Required action:
All of the listing should be returned as written, apart from any picture in it.
* * * * *
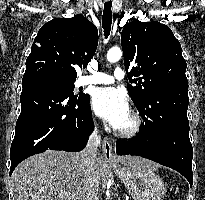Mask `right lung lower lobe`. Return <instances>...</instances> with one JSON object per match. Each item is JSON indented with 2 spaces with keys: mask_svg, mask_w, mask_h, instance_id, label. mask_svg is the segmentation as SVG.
Wrapping results in <instances>:
<instances>
[{
  "mask_svg": "<svg viewBox=\"0 0 205 200\" xmlns=\"http://www.w3.org/2000/svg\"><path fill=\"white\" fill-rule=\"evenodd\" d=\"M21 113L11 144L10 175L24 159L47 150L81 151L94 129L90 96L34 76L22 80Z\"/></svg>",
  "mask_w": 205,
  "mask_h": 200,
  "instance_id": "obj_1",
  "label": "right lung lower lobe"
}]
</instances>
* * * * *
Result of the exercise:
Mask `right lung lower lobe`. Return <instances>...</instances> with one JSON object per match. Each item is JSON indented with 2 spaces with keys: mask_svg, mask_w, mask_h, instance_id, label. mask_svg is the segmentation as SVG.
Wrapping results in <instances>:
<instances>
[{
  "mask_svg": "<svg viewBox=\"0 0 205 200\" xmlns=\"http://www.w3.org/2000/svg\"><path fill=\"white\" fill-rule=\"evenodd\" d=\"M21 113L11 144L10 175L24 159L47 150L81 151L94 129L90 96L34 76L22 80Z\"/></svg>",
  "mask_w": 205,
  "mask_h": 200,
  "instance_id": "obj_1",
  "label": "right lung lower lobe"
}]
</instances>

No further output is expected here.